The campground has 172 campsites of which 66 have electric service. There is a comfort station and shower building including laundry facilities and flush toilets. Potable water taps are also found at various locations outside the Day Use area. All the campsites in the camping area are within easy walking distance of the beach. A children's adventure playground is located next to the shower building. Firewood is available for purchase at the gatehouse next to the Park Store.

====Day use====

The park is opened to day use and closed after 10pm daily after which only registered campers can remain overnight.

==Ecology==

Fractured oil shale plates on the shore contain invertebrate fossils 455 million years old.

From 1859 to 1863 the Craigleith Shale Oil Works plant was opened by William Darley Pollard to the east of the park extracted bituminous oil shale. The process failed due inefficiency and the production closed shortly after 1863. The Craigleith Shale Oil Works Historical Plaques is located at the site.

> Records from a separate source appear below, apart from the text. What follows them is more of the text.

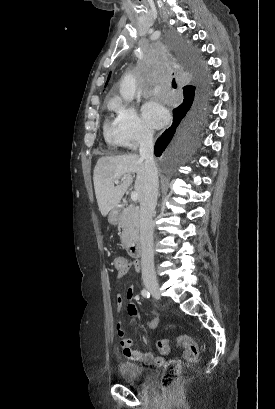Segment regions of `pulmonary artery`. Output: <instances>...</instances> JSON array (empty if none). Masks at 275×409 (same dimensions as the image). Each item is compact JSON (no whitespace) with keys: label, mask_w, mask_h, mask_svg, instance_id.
<instances>
[{"label":"pulmonary artery","mask_w":275,"mask_h":409,"mask_svg":"<svg viewBox=\"0 0 275 409\" xmlns=\"http://www.w3.org/2000/svg\"><path fill=\"white\" fill-rule=\"evenodd\" d=\"M160 90H161V87H159V86H154V87H153V90H152V93H154V94H159V93H160Z\"/></svg>","instance_id":"e3ab8cb5"}]
</instances>
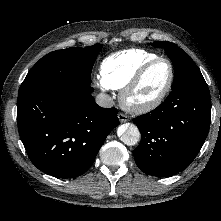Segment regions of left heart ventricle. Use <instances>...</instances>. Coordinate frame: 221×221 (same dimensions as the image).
Here are the masks:
<instances>
[{
  "label": "left heart ventricle",
  "instance_id": "left-heart-ventricle-1",
  "mask_svg": "<svg viewBox=\"0 0 221 221\" xmlns=\"http://www.w3.org/2000/svg\"><path fill=\"white\" fill-rule=\"evenodd\" d=\"M169 78V66L165 62L155 64L144 76L133 93L131 100L145 102L155 98L164 88Z\"/></svg>",
  "mask_w": 221,
  "mask_h": 221
}]
</instances>
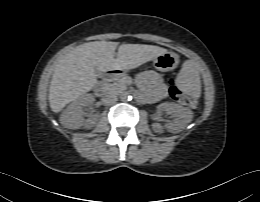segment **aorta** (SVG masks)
I'll list each match as a JSON object with an SVG mask.
<instances>
[{"mask_svg":"<svg viewBox=\"0 0 260 202\" xmlns=\"http://www.w3.org/2000/svg\"><path fill=\"white\" fill-rule=\"evenodd\" d=\"M121 101L126 102L132 100V96L128 92H123L120 96Z\"/></svg>","mask_w":260,"mask_h":202,"instance_id":"762f6f07","label":"aorta"}]
</instances>
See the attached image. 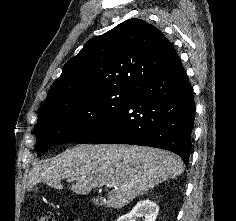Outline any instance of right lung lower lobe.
<instances>
[{
	"mask_svg": "<svg viewBox=\"0 0 236 221\" xmlns=\"http://www.w3.org/2000/svg\"><path fill=\"white\" fill-rule=\"evenodd\" d=\"M193 88L180 59L141 82L130 99L78 143L151 146L178 154L189 163L194 126Z\"/></svg>",
	"mask_w": 236,
	"mask_h": 221,
	"instance_id": "98d812e1",
	"label": "right lung lower lobe"
}]
</instances>
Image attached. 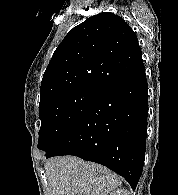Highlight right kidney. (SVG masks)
<instances>
[{
    "label": "right kidney",
    "mask_w": 178,
    "mask_h": 195,
    "mask_svg": "<svg viewBox=\"0 0 178 195\" xmlns=\"http://www.w3.org/2000/svg\"><path fill=\"white\" fill-rule=\"evenodd\" d=\"M109 195H130V193L128 190L120 188L112 191Z\"/></svg>",
    "instance_id": "right-kidney-1"
}]
</instances>
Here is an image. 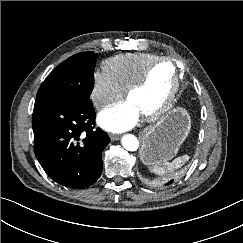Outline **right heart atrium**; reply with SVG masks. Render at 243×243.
<instances>
[{
  "label": "right heart atrium",
  "mask_w": 243,
  "mask_h": 243,
  "mask_svg": "<svg viewBox=\"0 0 243 243\" xmlns=\"http://www.w3.org/2000/svg\"><path fill=\"white\" fill-rule=\"evenodd\" d=\"M124 90L105 70H98L93 76L90 98L96 109L101 110L120 99Z\"/></svg>",
  "instance_id": "1"
}]
</instances>
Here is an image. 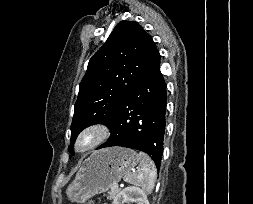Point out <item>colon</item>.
<instances>
[{
	"label": "colon",
	"instance_id": "5ec220e1",
	"mask_svg": "<svg viewBox=\"0 0 253 204\" xmlns=\"http://www.w3.org/2000/svg\"><path fill=\"white\" fill-rule=\"evenodd\" d=\"M87 204H92L91 202H88Z\"/></svg>",
	"mask_w": 253,
	"mask_h": 204
}]
</instances>
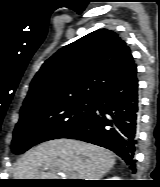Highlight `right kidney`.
Returning <instances> with one entry per match:
<instances>
[{"mask_svg": "<svg viewBox=\"0 0 160 187\" xmlns=\"http://www.w3.org/2000/svg\"><path fill=\"white\" fill-rule=\"evenodd\" d=\"M107 180H119V178L113 177V178H109V179H107Z\"/></svg>", "mask_w": 160, "mask_h": 187, "instance_id": "1", "label": "right kidney"}]
</instances>
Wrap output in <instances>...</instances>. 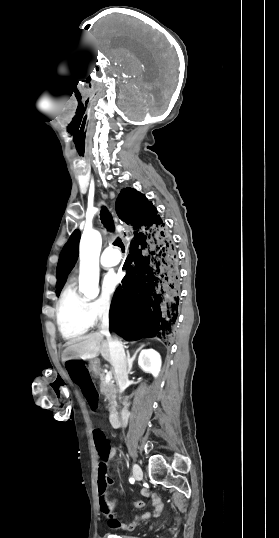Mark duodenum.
<instances>
[{
  "label": "duodenum",
  "instance_id": "410a0bca",
  "mask_svg": "<svg viewBox=\"0 0 279 538\" xmlns=\"http://www.w3.org/2000/svg\"><path fill=\"white\" fill-rule=\"evenodd\" d=\"M92 372L94 374H98L100 372L97 364L92 366ZM121 405H123V408H116L114 413H110V418H108V423H113L111 424V427L114 429L119 428V423L120 428H127V423H129L128 414L131 413V410H129L128 405H130V402H127V405L126 402H121Z\"/></svg>",
  "mask_w": 279,
  "mask_h": 538
}]
</instances>
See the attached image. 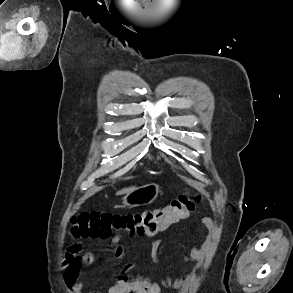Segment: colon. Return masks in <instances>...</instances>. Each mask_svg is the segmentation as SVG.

Reminders in the park brochures remind visitors not to take any shale as souvenirs as the act of doing so is illegal.

==Shipwreck==

The steamer Mary Ward, carrying coal oil, salt, and passengers from Sarnia to Collingwood, grounded off the shores of the park in 1872 after the captain mistook a tavern light for Collingwood harbour light. Eight people died and parts of the steamer are found near the site where it sank. Barrels of oil and pieces of furniture drifted to the Craigleith shore. In the winter when the bay froze over, men with horses salvaged what they could.